The following entries address various needs, how to approach them, and whether they have been addresses.
There should probably be a link to some patches here. But there isn't. Sorry about that. Maybe there will be soon when I get that more organised.
13 May 2004, 0:01 UTCBetter FSID management
An NFS filehandle stores information to identify a filesystem (or directory in the filesystem that is the export point) and a file within that filesystem.
Identifying the file within the filesystem is now handled fairly well, but there are problems with identifying the filesystem.
12 May 2004, 7:17 UTCBetter read-ahead management and other file-open issues
NFS (prior to V4) does not have a concept of opening and closing a file.
The Linux VFS does include that concept.
So the NFS server has to open the file before a READ or WRITE operation, and close it afterwards.

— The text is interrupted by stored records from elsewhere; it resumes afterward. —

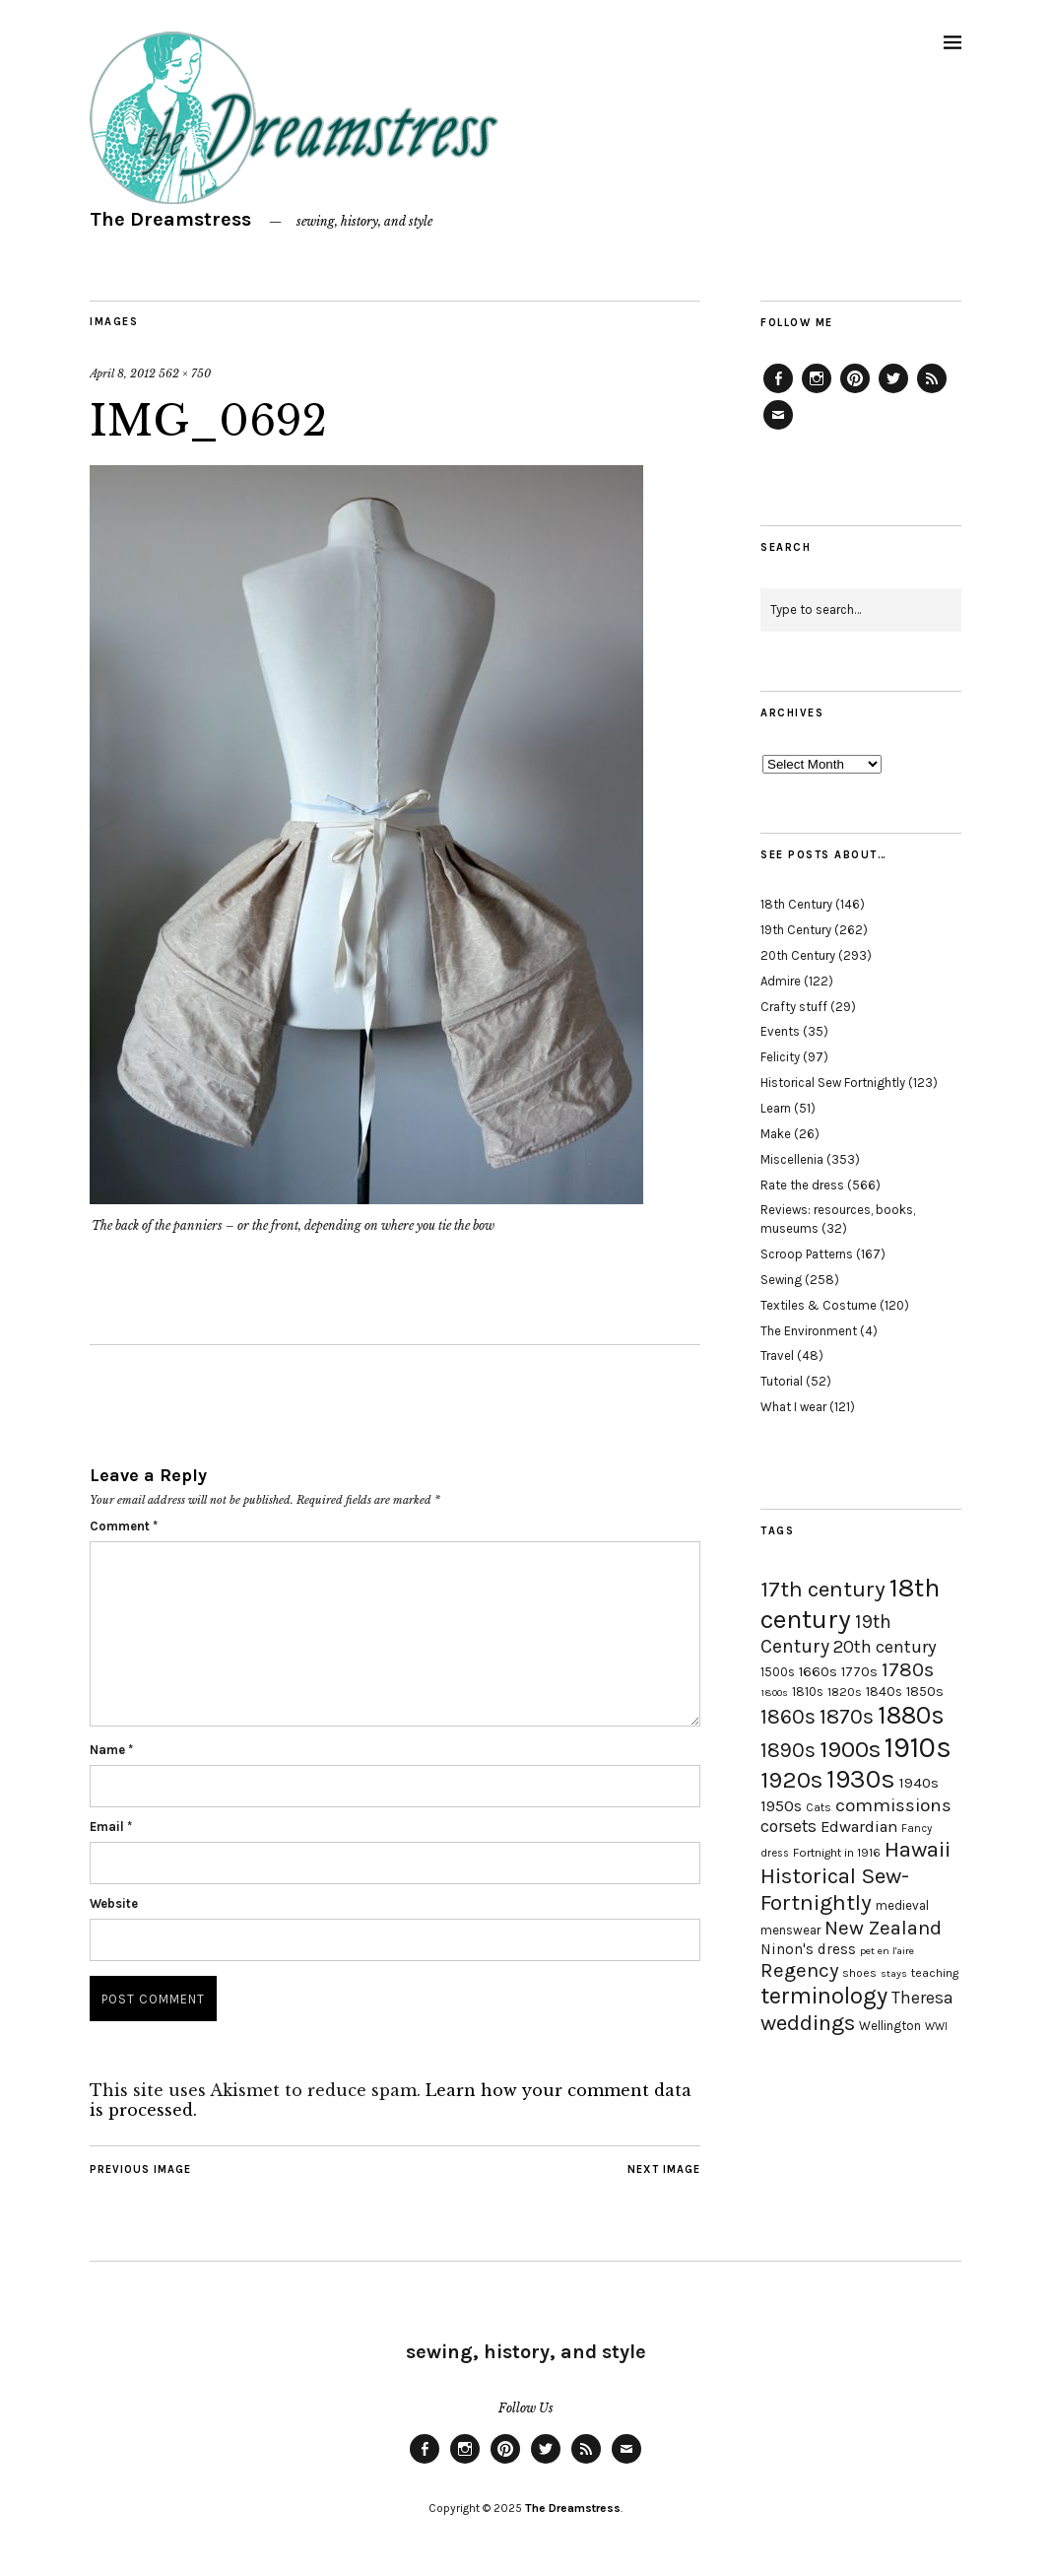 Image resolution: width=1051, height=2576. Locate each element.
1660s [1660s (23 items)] (818, 1671)
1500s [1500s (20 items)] (777, 1671)
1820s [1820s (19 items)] (844, 1691)
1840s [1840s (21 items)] (884, 1691)
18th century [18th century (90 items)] (850, 1603)
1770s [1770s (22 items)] (859, 1671)
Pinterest (855, 392)
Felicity (780, 1057)
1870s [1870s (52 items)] (847, 1716)
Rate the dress (802, 1185)
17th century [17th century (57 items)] (823, 1589)
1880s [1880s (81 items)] (911, 1715)
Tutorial (781, 1381)
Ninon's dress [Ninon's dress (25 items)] (808, 1949)
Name (111, 1749)
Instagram (816, 392)
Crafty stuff (793, 1006)
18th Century (796, 904)
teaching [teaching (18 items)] (934, 1973)
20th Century (797, 955)
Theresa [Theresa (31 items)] (922, 1997)
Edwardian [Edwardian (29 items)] (859, 1826)
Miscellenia (791, 1159)
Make (775, 1133)
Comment (124, 1526)
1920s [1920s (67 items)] (791, 1780)
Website (114, 1903)
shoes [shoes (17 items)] (859, 1973)
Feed (932, 392)
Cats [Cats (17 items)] (818, 1807)
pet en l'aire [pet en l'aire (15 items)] (887, 1950)
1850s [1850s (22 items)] (925, 1691)
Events (780, 1031)
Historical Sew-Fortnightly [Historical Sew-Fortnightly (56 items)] (834, 1889)
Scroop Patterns (806, 1254)
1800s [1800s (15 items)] (774, 1692)
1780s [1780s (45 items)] (908, 1669)
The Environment (808, 1330)
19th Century (795, 929)
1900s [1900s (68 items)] (850, 1749)
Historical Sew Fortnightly (832, 1082)
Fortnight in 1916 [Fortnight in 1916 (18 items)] (837, 1853)
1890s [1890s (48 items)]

Some funcitonality in filesystems and in the VFS assumes that the open/close requests that are passed down correspond to opens and closes by the application, and that a particular "file" structure belongs to a particular application (possibly a group of processes). Thus he current open/IO/close approach does not give good information to filesystems
12 May 2004, 7:15 UTCMore efficient COMMIT
The COMMIT NFSv4 (and NFSv4) request asked to sync a range of a file. However the Linux VFS only
allows a whole file to by synced
12 May 2004, 3:40 UTCRPCSEC/GSS
It would be really nice to have good RPCSEC/GSS support in nfs.

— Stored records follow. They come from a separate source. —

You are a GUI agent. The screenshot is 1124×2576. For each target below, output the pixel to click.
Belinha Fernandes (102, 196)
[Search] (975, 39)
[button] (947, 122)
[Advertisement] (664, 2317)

12 May 2004, 3:37 UTCIPv6 support
It is possible that IPv6 support would be useful in nfs.
12 May 2004, 1:56 UTCSMP afinity for threads and sockets
There is probably some value in assigning some processor or NUMA-node affinity to nfsd server threads and possibly to sockets as well
12 May 2004, 1:09 UTCDynamic thread count
The number of nfsd threads is currently static, though it can be changed from user-space.
There is value is having a dynamic number of threads. It means that the system administrator does not need to pick a number and hope it works. Even if the sysadmin is very clever, there will often be either too many threads, wasting memory, or too few causing uneeded delays. Having a dynamic number of threads means that the number can follow load.